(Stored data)
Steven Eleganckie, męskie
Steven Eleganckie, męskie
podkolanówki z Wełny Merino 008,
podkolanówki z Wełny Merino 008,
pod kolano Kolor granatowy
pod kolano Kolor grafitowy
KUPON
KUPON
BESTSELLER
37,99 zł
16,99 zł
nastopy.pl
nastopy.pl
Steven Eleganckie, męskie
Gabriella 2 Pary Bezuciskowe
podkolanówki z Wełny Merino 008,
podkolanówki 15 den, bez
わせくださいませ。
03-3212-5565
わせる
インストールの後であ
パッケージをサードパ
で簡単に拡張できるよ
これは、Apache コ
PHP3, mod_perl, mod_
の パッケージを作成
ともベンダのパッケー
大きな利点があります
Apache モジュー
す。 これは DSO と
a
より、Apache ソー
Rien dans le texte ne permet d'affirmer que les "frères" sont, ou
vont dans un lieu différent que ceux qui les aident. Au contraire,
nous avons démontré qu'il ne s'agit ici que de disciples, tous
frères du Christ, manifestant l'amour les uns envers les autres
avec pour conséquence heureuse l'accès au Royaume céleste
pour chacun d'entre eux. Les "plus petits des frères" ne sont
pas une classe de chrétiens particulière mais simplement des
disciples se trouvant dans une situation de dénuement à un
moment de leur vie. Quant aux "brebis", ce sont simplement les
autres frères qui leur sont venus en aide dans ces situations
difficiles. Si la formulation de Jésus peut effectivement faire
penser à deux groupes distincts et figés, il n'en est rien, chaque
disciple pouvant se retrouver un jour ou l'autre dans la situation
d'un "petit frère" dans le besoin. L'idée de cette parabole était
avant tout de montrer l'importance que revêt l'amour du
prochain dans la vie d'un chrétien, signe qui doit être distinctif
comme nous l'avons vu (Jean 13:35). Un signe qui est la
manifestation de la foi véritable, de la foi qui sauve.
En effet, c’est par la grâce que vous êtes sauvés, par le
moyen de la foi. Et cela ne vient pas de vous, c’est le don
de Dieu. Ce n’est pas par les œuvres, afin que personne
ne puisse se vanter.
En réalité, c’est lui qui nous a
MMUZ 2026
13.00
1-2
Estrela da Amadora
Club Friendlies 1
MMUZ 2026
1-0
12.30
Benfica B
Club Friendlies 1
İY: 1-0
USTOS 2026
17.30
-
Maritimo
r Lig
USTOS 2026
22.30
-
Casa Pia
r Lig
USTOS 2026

### TASK INSTRUCTIONS
I would like you to return every entry exactly, with nothing changed.

### SOLUTION TO THE EXERCISE
Steven Eleganckie, męskie
Steven Eleganckie, męskie
podkolanówki z Wełny Merino 008,
podkolanówki z Wełny Merino 008,
pod kolano Kolor granatowy
pod kolano Kolor grafitowy
KUPON
KUPON
BESTSELLER
37,99 zł
16,99 zł
nastopy.pl
nastopy.pl
Steven Eleganckie, męskie
Gabriella 2 Pary Bezuciskowe
podkolanówki z Wełny Merino 008,
podkolanówki 15 den, bez
わせくださいませ。
03-3212-5565
わせる
インストールの後であ
パッケージをサードパ
で簡単に拡張できるよ
これは、Apache コ
PHP3, mod_perl, mod_
の パッケージを作成
ともベンダのパッケー
大きな利点があります
Apache モジュー
す。 これは DSO と
a
より、Apache ソー
Rien dans le texte ne permet d'affirmer que les "frères" sont, ou
vont dans un lieu différent que ceux qui les aident. Au contraire,
nous avons démontré qu'il ne s'agit ici que de disciples, tous
frères du Christ, manifestant l'amour les uns envers les autres
avec pour conséquence heureuse l'accès au Royaume céleste
pour chacun d'entre eux. Les "plus petits des frères" ne sont
pas une classe de chrétiens particulière mais simplement des
disciples se trouvant dans une situation de dénuement à un
moment de leur vie. Quant aux "brebis", ce sont simplement les
autres frères qui leur sont venus en aide dans ces situations
difficiles. Si la formulation de Jésus peut effectivement faire
penser à deux groupes distincts et figés, il n'en est rien, chaque
disciple pouvant se retrouver un jour ou l'autre dans la situation
d'un "petit frère" dans le besoin. L'idée de cette parabole était
avant tout de montrer l'importance que revêt l'amour du
prochain dans la vie d'un chrétien, signe qui doit être distinctif
comme nous l'avons vu (Jean 13:35). Un signe qui est la
manifestation de la foi véritable, de la foi qui sauve.
En effet, c’est par la grâce que vous êtes sauvés, par le
moyen de la foi. Et cela ne vient pas de vous, c’est le don
de Dieu. Ce n’est pas par les œuvres, afin que personne
ne puisse se vanter.
En réalité, c’est lui qui nous a
MMUZ 2026
13.00
1-2
Estrela da Amadora
Club Friendlies 1
MMUZ 2026
1-0
12.30
Benfica B
Club Friendlies 1
İY: 1-0
USTOS 2026
17.30
-
Maritimo
r Lig
USTOS 2026
22.30
-
Casa Pia
r Lig
USTOS 2026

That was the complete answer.